The Otago Cricket Association marketing campaign, unveiled last week, aimed to promote next month's Black Caps-West Indies cricket test at Dunedin's University Oval.
However, association chief executive Ross Dykes was forced to apologise days later, after the wording of the slogan was criticised by the West Indies Players Association and Dunedin-based former Pakistani international cricketer and commentator Billy Ibadulla.
Mr Chin took the unusual step of making a statement on the promotion, and subsequent media storm, during yesterday's Dunedin City Council infrastructure services committee, expressing regret for any offence caused.
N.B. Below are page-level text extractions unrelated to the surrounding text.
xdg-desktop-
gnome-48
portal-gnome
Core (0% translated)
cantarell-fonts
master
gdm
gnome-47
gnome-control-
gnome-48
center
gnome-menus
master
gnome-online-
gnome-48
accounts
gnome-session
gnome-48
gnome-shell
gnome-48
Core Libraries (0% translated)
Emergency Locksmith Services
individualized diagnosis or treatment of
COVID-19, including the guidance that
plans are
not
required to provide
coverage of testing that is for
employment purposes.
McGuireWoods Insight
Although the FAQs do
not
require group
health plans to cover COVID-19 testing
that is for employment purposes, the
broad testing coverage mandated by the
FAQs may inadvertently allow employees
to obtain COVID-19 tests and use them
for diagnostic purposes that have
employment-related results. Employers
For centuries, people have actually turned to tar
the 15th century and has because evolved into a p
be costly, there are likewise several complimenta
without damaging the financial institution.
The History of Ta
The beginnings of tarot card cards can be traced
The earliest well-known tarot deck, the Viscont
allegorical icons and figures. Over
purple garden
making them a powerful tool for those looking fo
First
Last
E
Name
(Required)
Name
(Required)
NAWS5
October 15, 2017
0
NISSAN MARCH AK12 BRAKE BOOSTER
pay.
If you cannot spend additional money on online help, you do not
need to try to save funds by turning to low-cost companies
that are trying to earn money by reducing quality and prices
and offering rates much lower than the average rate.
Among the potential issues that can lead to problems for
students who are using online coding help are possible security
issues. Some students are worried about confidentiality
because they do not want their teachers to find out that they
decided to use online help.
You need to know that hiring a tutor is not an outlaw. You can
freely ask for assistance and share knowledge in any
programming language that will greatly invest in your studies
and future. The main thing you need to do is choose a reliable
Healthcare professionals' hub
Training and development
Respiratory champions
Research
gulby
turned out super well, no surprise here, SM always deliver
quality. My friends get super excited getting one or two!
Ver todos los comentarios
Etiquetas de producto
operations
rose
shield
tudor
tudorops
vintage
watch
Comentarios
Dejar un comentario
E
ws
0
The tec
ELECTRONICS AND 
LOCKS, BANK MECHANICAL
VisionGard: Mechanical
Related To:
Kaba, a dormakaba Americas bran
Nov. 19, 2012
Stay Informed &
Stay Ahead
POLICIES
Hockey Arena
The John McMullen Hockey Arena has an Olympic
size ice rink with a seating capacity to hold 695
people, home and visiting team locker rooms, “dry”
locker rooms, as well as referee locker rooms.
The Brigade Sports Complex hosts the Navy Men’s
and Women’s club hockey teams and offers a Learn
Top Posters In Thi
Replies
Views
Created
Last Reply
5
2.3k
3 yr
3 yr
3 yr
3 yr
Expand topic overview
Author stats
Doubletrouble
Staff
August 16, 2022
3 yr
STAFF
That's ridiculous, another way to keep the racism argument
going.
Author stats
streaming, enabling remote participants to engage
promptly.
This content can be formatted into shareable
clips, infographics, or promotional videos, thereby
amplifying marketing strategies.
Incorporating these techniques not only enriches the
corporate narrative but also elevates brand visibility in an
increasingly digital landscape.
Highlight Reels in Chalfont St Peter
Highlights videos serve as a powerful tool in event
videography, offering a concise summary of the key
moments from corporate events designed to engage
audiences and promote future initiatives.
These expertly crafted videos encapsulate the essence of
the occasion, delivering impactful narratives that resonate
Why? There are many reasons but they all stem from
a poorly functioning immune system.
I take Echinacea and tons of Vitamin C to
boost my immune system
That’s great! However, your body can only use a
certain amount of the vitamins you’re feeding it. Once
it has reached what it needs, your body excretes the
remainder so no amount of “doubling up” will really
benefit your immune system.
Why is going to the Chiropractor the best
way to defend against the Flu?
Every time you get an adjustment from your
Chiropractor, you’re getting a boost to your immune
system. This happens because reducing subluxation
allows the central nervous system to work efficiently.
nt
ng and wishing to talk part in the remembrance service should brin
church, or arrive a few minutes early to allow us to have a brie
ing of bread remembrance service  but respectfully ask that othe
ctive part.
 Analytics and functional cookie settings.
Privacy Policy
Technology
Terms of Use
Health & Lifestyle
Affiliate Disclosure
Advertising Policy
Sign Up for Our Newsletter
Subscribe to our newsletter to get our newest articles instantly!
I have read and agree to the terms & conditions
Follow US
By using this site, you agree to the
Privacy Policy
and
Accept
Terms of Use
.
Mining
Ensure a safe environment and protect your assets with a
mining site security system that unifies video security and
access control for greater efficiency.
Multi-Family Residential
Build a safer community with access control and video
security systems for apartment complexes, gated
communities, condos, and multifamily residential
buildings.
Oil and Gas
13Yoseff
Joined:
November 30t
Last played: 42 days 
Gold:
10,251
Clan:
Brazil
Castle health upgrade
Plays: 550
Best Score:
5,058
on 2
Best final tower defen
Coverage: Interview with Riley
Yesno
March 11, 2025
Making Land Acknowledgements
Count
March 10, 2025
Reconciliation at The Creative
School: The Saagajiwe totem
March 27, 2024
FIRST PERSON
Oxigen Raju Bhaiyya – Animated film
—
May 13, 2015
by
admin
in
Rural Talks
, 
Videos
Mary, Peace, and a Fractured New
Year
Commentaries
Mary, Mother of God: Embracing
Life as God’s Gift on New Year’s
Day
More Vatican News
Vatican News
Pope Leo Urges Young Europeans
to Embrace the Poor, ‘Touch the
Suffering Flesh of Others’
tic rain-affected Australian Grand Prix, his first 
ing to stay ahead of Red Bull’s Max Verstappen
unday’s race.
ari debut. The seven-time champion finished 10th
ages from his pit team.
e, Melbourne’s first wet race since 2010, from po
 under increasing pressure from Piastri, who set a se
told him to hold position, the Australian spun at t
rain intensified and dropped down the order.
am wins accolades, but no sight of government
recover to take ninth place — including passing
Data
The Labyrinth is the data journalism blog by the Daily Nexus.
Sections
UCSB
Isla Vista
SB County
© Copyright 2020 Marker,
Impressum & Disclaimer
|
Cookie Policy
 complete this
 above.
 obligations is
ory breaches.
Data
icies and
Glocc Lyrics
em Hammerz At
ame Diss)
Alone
However, those involved had "completely underestimated the media's power to misinterpret our message by branding it 'racist'," he said.
In particular, TV3's use of a Ku Klux Klan image while introducing a news item on the story was "inflammatory", and a complaint to the Broadcasting Standards Authority was being considered by Otago Cricket, he said.
"They have taken a meaning out of it which certainly we did not intend at all, they have highlighted it and they have highlighted it in a hugely offensive way which I think everyone takes offence at," he said.
A TV3 spokesman declined to comment when contacted yesterday afternoon.
The slogan was an Otago Cricket promotion conceived with input from the DCC, University of Otago, Tourism Dunedin and Dunedin-based media outlets, and aimed to mirror the successful "black-out" rugby promotion preceeding July's All Blacks-Springboks rugby test in Dunedin.
"With the benefit of hindsight, it was naive," Mr Chin said yesterday.